Search the entries for the word "building" and report each line that has it.

+--

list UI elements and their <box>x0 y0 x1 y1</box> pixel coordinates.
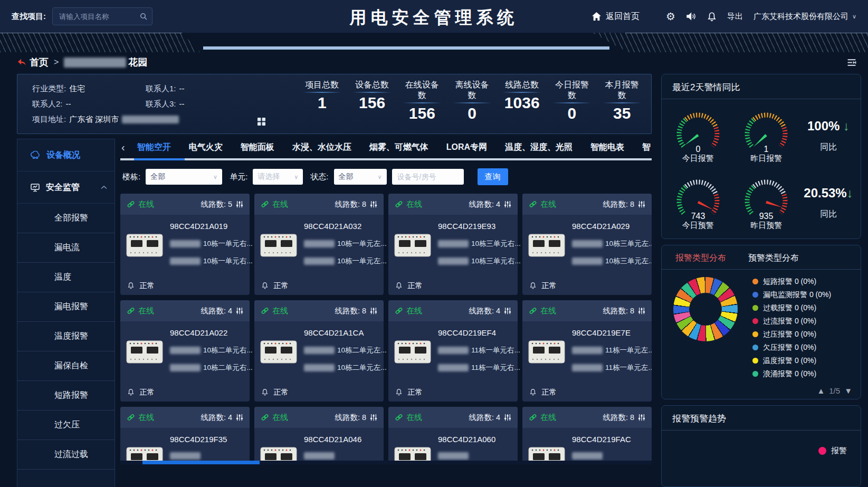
tab-warning-distribution[interactable]: 预警类型分布 <box>748 253 799 264</box>
device-card[interactable]: 在线线路数: 898CC4D219FAC <box>522 407 652 464</box>
sliders-icon[interactable] <box>638 200 645 208</box>
device-state: 正常 <box>407 387 423 397</box>
device-card[interactable]: 在线线路数: 898CC4D21A02910栋三单元左...10栋三单元左...… <box>522 194 652 295</box>
sliders-icon[interactable] <box>370 307 377 314</box>
comparison-warning: 20.53%↓同比 <box>804 186 853 220</box>
tab-device-type[interactable]: 烟雾、可燃气体 <box>360 142 437 153</box>
settings-gear-icon[interactable]: ⚙ <box>666 11 675 22</box>
device-card-footer: 正常 <box>120 276 250 295</box>
lines-text: 线路数: 5 <box>201 199 232 209</box>
sliders-icon[interactable] <box>370 414 377 421</box>
tab-device-type[interactable]: 智能空开 <box>128 142 180 153</box>
device-card[interactable]: 在线线路数: 898CC4D21A03210栋一单元左...10栋一单元左...… <box>254 194 384 295</box>
device-address: 10栋二单元右... <box>170 346 253 355</box>
device-lines: 线路数: 8 <box>335 199 377 209</box>
sliders-icon[interactable] <box>638 307 645 314</box>
gauge-label: 昨日报警 <box>735 154 797 164</box>
horizontal-scrollbar-track[interactable] <box>120 461 652 464</box>
status-select[interactable]: 全部∨ <box>334 169 387 185</box>
sliders-icon[interactable] <box>504 414 511 421</box>
device-id: 98CC4D21A1CA <box>304 328 364 337</box>
bell-icon <box>395 388 403 396</box>
grid-view-icon[interactable] <box>257 118 265 126</box>
sidebar-subitem[interactable]: 漏电报警 <box>17 292 115 322</box>
device-card[interactable]: 在线线路数: 898CC4D21A1CA10栋二单元左...10栋二单元左...… <box>254 300 384 402</box>
contact1-value: -- <box>179 84 185 94</box>
search-icon[interactable] <box>139 12 148 21</box>
sidebar-item-device-overview[interactable]: 设备概况 <box>17 139 115 171</box>
device-card-header: 在线线路数: 4 <box>120 407 250 428</box>
tab-device-type[interactable]: 智能电表 <box>581 142 633 153</box>
tab-device-type[interactable]: LORA专网 <box>437 142 496 153</box>
panel-title: 最近2天警情同比 <box>662 74 861 99</box>
sidebar-item-safety-monitor[interactable]: 安全监管 <box>17 171 115 204</box>
company-dropdown[interactable]: 广东艾科技术股份有限公司 ∨ <box>753 12 856 22</box>
tab-device-type[interactable]: 温度、湿度、光照 <box>496 142 581 153</box>
unit-select[interactable]: 请选择∨ <box>253 169 303 185</box>
lines-text: 线路数: 8 <box>603 199 634 209</box>
sliders-icon[interactable] <box>504 307 511 314</box>
project-info-panel: 行业类型:住宅 联系人1:-- 联系人2:-- 联系人3:-- 项目地址:广东省… <box>17 74 652 134</box>
sidebar-subitem[interactable]: 过流过载 <box>17 440 115 470</box>
type-distribution-panel: 报警类型分布 预警类型分布 短路报警 0 (0%)漏电监测报警 0 (0%)过载… <box>661 245 861 399</box>
sidebar-subitem[interactable]: 过欠压 <box>17 410 115 440</box>
device-card[interactable]: 在线线路数: 898CC4D219E7E11栋一单元左...11栋一单元左...… <box>522 300 652 402</box>
device-card[interactable]: 在线线路数: 598CC4D21A01910栋一单元右...10栋一单元右...… <box>120 194 250 295</box>
sidebar-subitem[interactable]: 漏保自检 <box>17 351 115 381</box>
speaker-icon[interactable] <box>686 12 697 21</box>
tab-device-type[interactable]: 电气火灾 <box>180 142 232 153</box>
collapse-panel-icon[interactable] <box>846 58 857 67</box>
tab-alarm-distribution[interactable]: 报警类型分布 <box>675 253 726 264</box>
project-search-input[interactable] <box>53 8 152 25</box>
pager-down-icon[interactable]: ▼ <box>844 386 852 395</box>
pager-up-icon[interactable]: ▲ <box>817 386 825 395</box>
horizontal-scrollbar-thumb[interactable] <box>142 461 260 464</box>
query-button[interactable]: 查询 <box>478 168 508 185</box>
device-card[interactable]: 在线线路数: 498CC4D21A060 <box>388 407 518 464</box>
legend-item: 过载报警 0 (0%) <box>752 301 831 314</box>
sidebar-item-label: 设备概况 <box>46 150 80 161</box>
device-type-tabs: ‹ 智能空开电气火灾智能面板水浸、水位水压烟雾、可燃气体LORA专网温度、湿度、… <box>120 139 652 156</box>
sliders-icon[interactable] <box>236 200 243 208</box>
device-address: 10栋二单元左... <box>304 346 387 355</box>
sliders-icon[interactable] <box>504 200 511 208</box>
device-card[interactable]: 在线线路数: 498CC4D219F35 <box>120 407 250 464</box>
back-home-button[interactable]: 返回首页 <box>592 11 640 22</box>
sliders-icon[interactable] <box>236 414 243 421</box>
address-text: 11栋一单元左... <box>605 363 652 373</box>
tab-device-type[interactable]: 智能面板 <box>232 142 283 153</box>
tabs-scroll-left-icon[interactable]: ‹ <box>120 141 128 154</box>
legend-text: 过压报警 0 (0%) <box>763 330 816 339</box>
sidebar-subitem[interactable]: 漏电流 <box>17 233 115 263</box>
stat-label: 线路总数 <box>505 80 539 90</box>
device-card[interactable]: 在线线路数: 498CC4D219E9310栋三单元右...10栋三单元右...… <box>388 194 518 295</box>
notification-bell-icon[interactable] <box>707 12 717 22</box>
device-card[interactable]: 在线线路数: 498CC4D21A02210栋二单元右...10栋二单元右...… <box>120 300 250 402</box>
online-label: 在线 <box>272 413 288 423</box>
svg-text:0: 0 <box>695 145 700 154</box>
sidebar-subitem[interactable]: 温度 <box>17 263 115 292</box>
sidebar-subitem[interactable]: 温度报警 <box>17 322 115 351</box>
sidebar-subitem[interactable]: 短路报警 <box>17 381 115 410</box>
chevron-down-icon: ∨ <box>852 13 856 20</box>
device-card[interactable]: 在线线路数: 498CC4D219EF411栋一单元右...11栋一单元右...… <box>388 300 518 402</box>
export-button[interactable]: 导出 <box>727 12 743 22</box>
stats-row: 项目总数1设备总数156在线设备数156离线设备数0线路总数1036今日报警数0… <box>297 80 647 130</box>
breadcrumb-home[interactable]: 首页 <box>17 56 49 69</box>
tab-device-type[interactable]: 水浸、水位水压 <box>283 142 360 153</box>
sliders-icon[interactable] <box>370 200 377 208</box>
device-card-footer: 正常 <box>522 276 652 295</box>
device-card[interactable]: 在线线路数: 898CC4D21A046 <box>254 407 384 464</box>
building-filter-label: 楼栋: <box>122 172 140 182</box>
device-address <box>170 452 203 460</box>
tab-device-type-partial[interactable]: 智 <box>633 142 652 153</box>
building-select[interactable]: 全部∨ <box>146 169 222 185</box>
sidebar-subitem[interactable]: 全部报警 <box>17 204 115 233</box>
tabs-scrollbar-thumb[interactable] <box>134 158 185 160</box>
device-number-input[interactable] <box>392 169 464 185</box>
sliders-icon[interactable] <box>638 414 645 421</box>
home-icon <box>592 12 602 21</box>
legend-text: 温度报警 0 (0%) <box>763 356 816 366</box>
sliders-icon[interactable] <box>236 307 243 314</box>
tabs-scrollbar-track[interactable] <box>120 158 652 160</box>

+--

=== Solution to this exercise ===
building-filter-label: 楼栋: <box>122 172 140 182</box>
building-select[interactable]: 全部∨ <box>146 169 222 185</box>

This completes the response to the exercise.